Sand Shader
Interactive Sand in Unity
A Sand Shader that glitters based on view-direction, utilizes some lighting trickery, and displaces vertices in real-time.
Here's an outline of the effects in the shader, which I'll explain in greater detail later:
Vertex Shader:
-
Generate dunes
-
Depress Vertices beneath the ball
Fragment Shader:
-
Generate noise for base color
-
Add glitter
-
Add rim lighting
Vertex Shader:
To generate the dunes, simply displace a vertex by taking it's position and adding it's normal, multiplied by a height value. By multiplying the height by a non-uniform value, you can displace each vertex by a different amount. The pattern that performs this function can be as simple or as complicated as you would like. In this implementation, each vertex's displacement is effected by a simple gradient noise.
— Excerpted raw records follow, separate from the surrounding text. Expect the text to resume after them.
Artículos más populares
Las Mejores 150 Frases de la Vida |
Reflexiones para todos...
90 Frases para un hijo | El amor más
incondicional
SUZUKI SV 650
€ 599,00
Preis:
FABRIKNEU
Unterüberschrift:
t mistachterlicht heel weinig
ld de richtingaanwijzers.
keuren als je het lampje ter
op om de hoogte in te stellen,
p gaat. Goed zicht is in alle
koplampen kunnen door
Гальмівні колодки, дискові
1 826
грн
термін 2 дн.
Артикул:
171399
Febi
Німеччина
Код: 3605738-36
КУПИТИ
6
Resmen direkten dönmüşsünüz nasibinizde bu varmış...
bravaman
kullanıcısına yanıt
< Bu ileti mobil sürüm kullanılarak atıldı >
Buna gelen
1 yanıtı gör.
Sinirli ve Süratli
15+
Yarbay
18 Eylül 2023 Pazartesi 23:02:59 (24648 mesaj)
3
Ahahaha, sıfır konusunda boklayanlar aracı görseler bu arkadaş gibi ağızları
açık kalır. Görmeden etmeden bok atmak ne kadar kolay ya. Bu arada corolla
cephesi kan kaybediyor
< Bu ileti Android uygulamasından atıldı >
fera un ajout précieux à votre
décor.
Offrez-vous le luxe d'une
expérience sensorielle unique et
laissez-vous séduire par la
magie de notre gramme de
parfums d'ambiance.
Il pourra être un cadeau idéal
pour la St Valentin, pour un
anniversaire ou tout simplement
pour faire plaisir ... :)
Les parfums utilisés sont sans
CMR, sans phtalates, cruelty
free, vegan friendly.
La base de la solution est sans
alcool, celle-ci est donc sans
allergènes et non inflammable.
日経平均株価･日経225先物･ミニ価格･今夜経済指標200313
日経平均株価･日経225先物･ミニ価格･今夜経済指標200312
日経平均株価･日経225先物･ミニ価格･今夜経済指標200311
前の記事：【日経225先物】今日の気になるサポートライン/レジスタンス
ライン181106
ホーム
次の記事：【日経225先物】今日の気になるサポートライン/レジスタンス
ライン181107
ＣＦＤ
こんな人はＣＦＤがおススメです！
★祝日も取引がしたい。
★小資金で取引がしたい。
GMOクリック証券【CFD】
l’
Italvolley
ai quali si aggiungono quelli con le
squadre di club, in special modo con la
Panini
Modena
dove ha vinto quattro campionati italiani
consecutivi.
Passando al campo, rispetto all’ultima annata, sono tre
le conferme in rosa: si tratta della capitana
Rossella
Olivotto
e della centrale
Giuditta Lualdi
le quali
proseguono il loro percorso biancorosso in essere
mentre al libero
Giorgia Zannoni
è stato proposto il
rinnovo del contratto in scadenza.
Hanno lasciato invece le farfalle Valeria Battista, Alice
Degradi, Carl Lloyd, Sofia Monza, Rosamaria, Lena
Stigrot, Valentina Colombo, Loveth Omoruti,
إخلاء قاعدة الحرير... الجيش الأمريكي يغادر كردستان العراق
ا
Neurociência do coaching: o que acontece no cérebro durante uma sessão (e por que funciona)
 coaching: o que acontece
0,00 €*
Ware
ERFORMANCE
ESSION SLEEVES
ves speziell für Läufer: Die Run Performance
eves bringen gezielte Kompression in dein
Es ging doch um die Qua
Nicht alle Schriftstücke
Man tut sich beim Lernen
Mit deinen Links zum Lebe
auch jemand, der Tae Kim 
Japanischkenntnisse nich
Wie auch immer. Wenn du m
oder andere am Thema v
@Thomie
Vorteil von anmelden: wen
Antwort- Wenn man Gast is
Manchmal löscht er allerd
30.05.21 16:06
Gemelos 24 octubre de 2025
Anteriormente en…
To depress the sand in real-time beneath a ball or other object, we'll use the same displacement technique, with an added trick. First, in order to displace the vertices beneath the object, we'll need to know the objects location mapped to the surface of the sand object. In this implementation, this is done by drawing a reduced form of the scene to a render texture, using a special orthographic camera, where it's view frustum is equivalent to the size of the ground-plane, and it's look-direction is the opposite of the sand surfaces (original) normal. By drawing particles generated at the point of the ball or object, and nothing else, this camera produces a render texture that is completely black (or 0) wherever the ball isn't and white (or 1) where the ball is or has been. We can add this to our other displacement, in order to get the desired effect.
Fragment Shader
Since we're not using pre-made textures at all here, we generate the fragment color from simple noise, which we clamp between 0.45 and 1.0 to reduce the "harshness", before multiplying it with the base color of the sand.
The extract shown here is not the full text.